An international banker filed a criminal libel claim against a journalist and a photographer as well as the media company they work for. The media company is situated in Portugal and publishes a weekly newspaper printed in Portugal and also owns and maintains websites. The banker filed the libel claim because of an article published in June 2014. The article alleged that the claimant had failed in his governance of the bank and misappropriated millions of dollars. In August 2014, the bank which the claimant was working for collapsed and required a bail out from the central bank in Portugal. This threatened the Portuguese economy and caused huge public concern and anger and was extensively reported on in Portugal.
It was an issue of such importance that the Parliament in Portugal held a Parliamentary inquiry into the causes of the requirement for the bail out. On 18 December 2014 the Claimant gave evidence to the inquiry in the Parliament in Portugal, where he had the chance to make a statement on the accusations. As a result, the public prosecutor in Portugal decided not to pursue the complaint for criminal libel made by the banker, arguing that his reputation was restored due to his statement on the accusations. Therefore, the banker commenced civil proceedings in Portugal and England, where the article in question was published as well. On 30 April 2015 those civil proceedings were discontinued in Portugal, also due to the fact that the Claimant had the possibility to make a statement on the accusations.
Due to these circumstances the High Court of Justice concluded that the pursuit of the proceedings in England “was not worth the candle and is a Jameel abuse of process.” That means that the advantage to be gained from hearing the case would be so slight that it was not worth the time and expense involved to bring it to court, as in the test case Jameel vs Dow Jones 2005.

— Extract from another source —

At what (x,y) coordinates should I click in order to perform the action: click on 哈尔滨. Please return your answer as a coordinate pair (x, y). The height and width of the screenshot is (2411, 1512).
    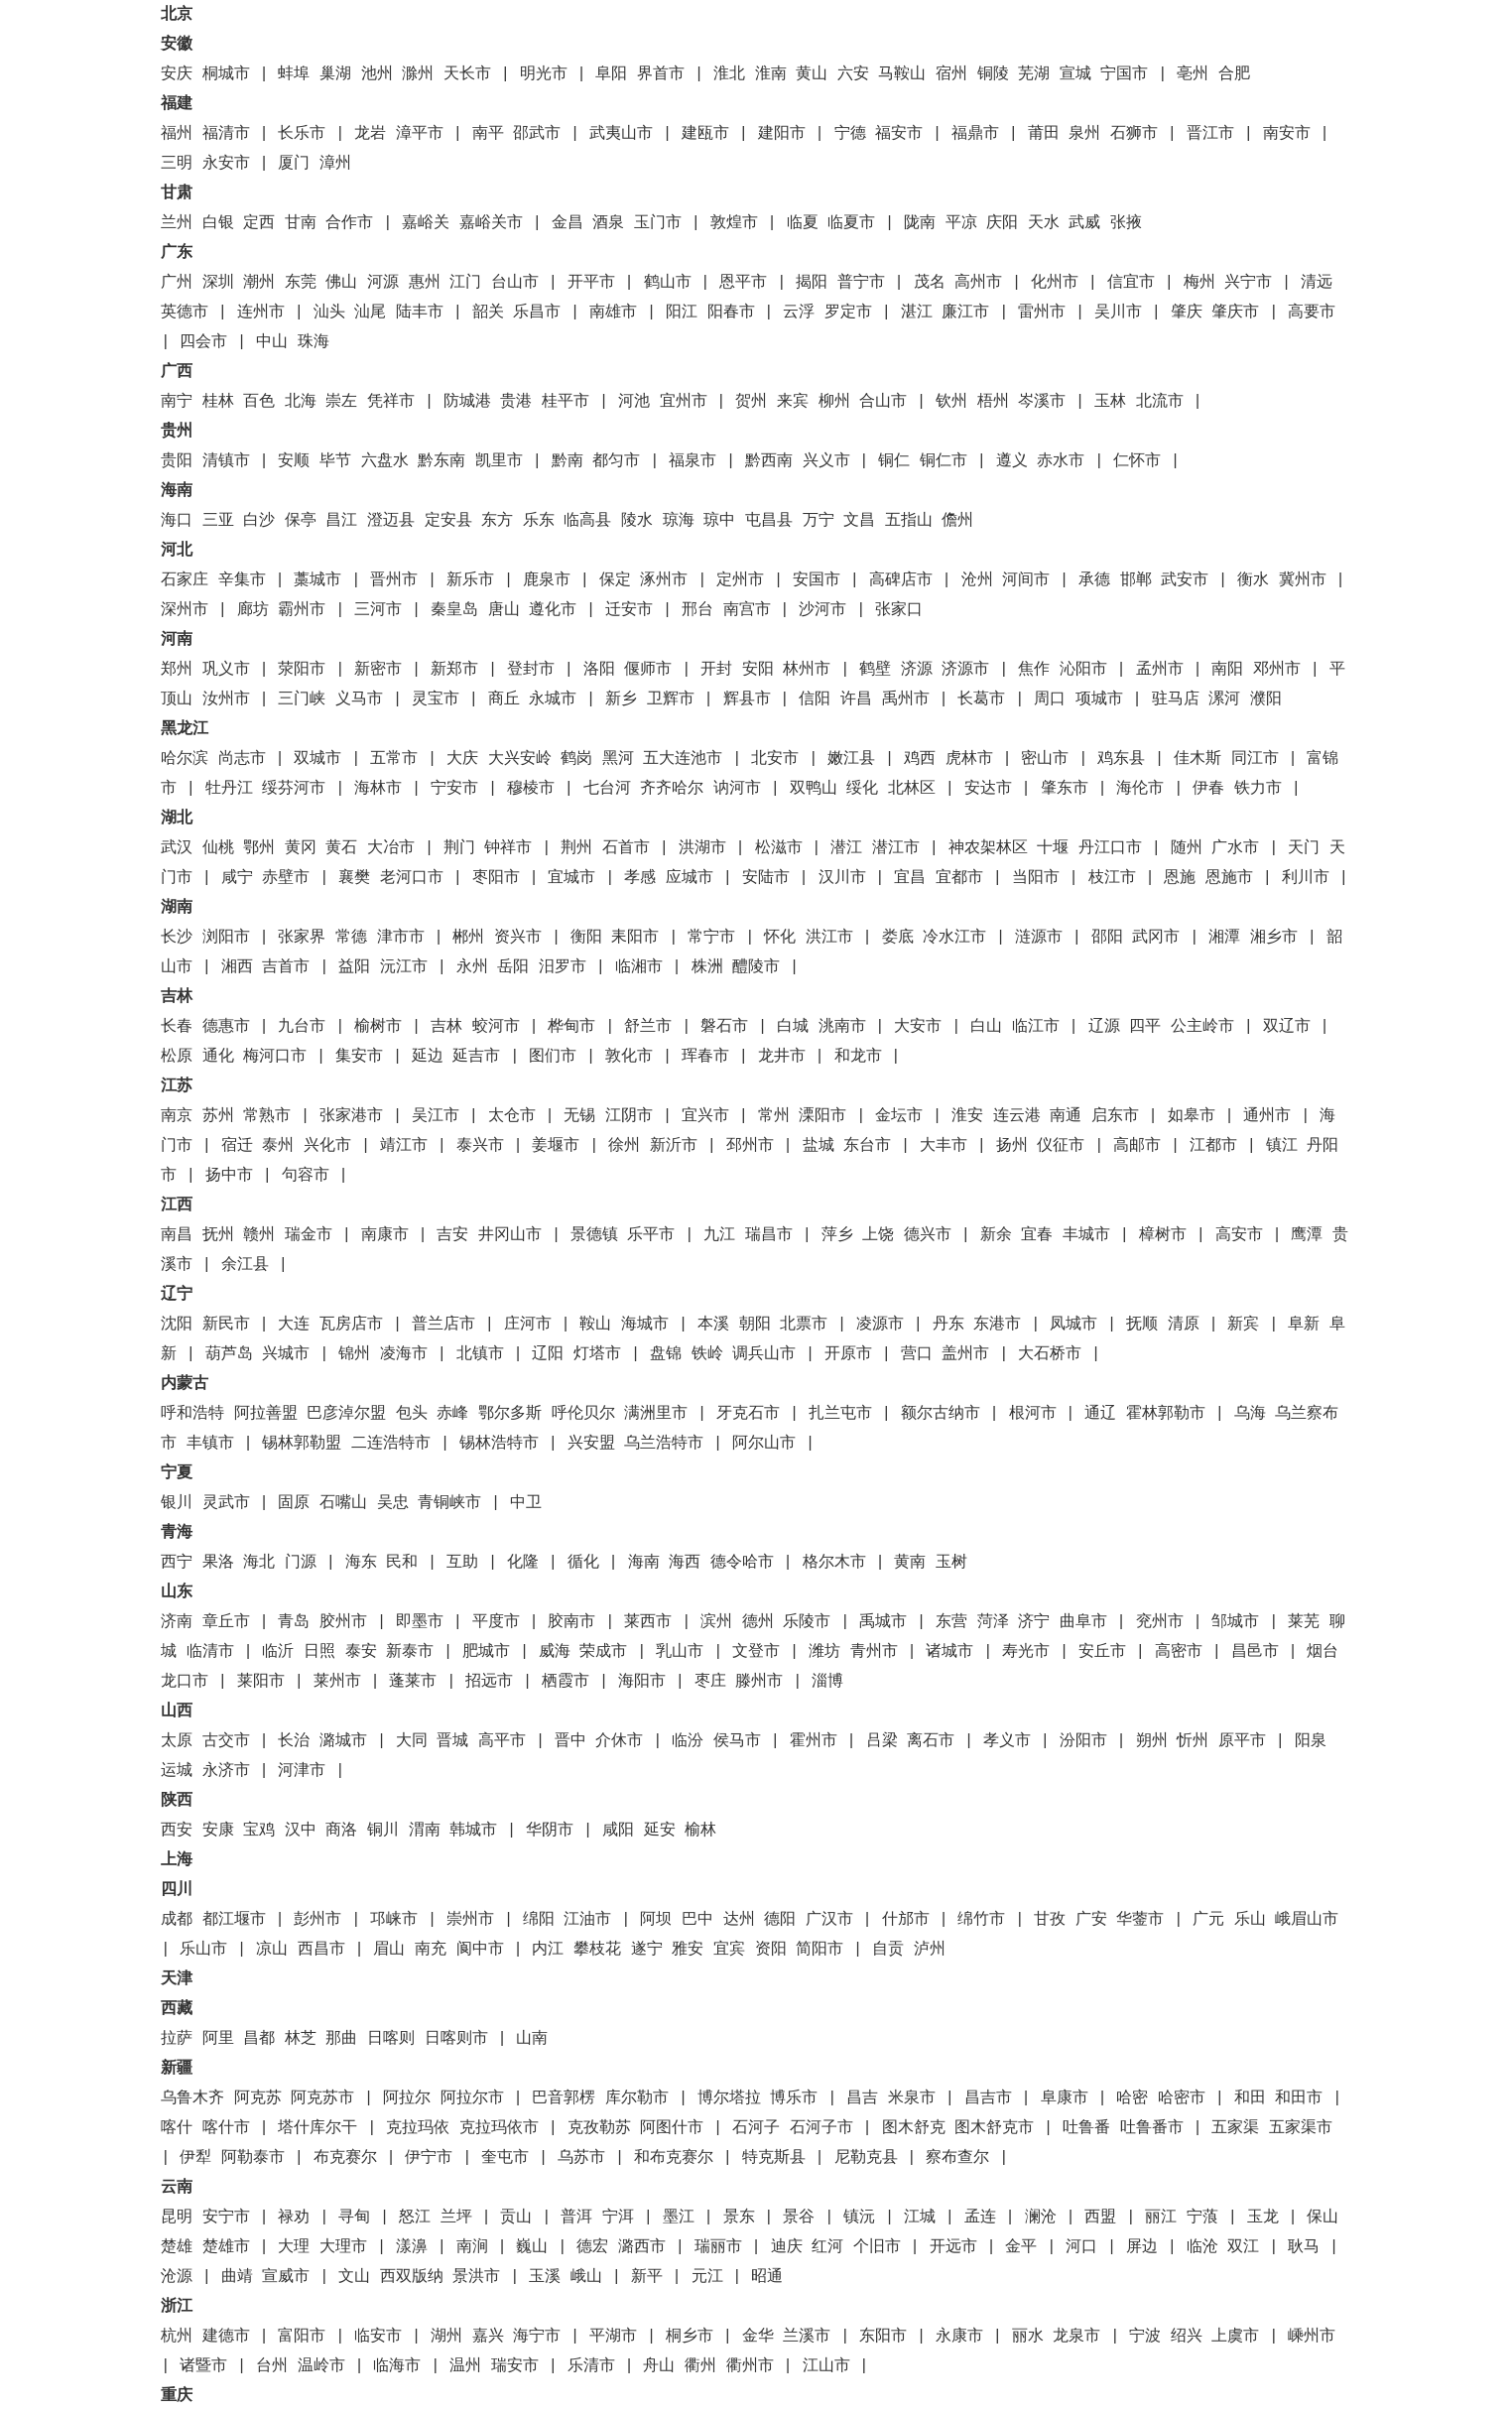     Looking at the image, I should click on (184, 759).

The banker’s reputation had been so effectively restored by the reporting of the Parliamentary inquiry in Portugal that it was no longer worth the time, effort and expense of pursuing proceedings in Portugal, and because coverage by the Portuguese media is available in England and Wales to about the same extent that the publication of the original article was available in England and Wales. In the Court’s opinion the plaintiff was unable to explain why the restoring of his reputation in Portugal, which had been sufficient to cause him to drop the proceedings in Portugal, had not been sufficient to satisfy him in England and Wales.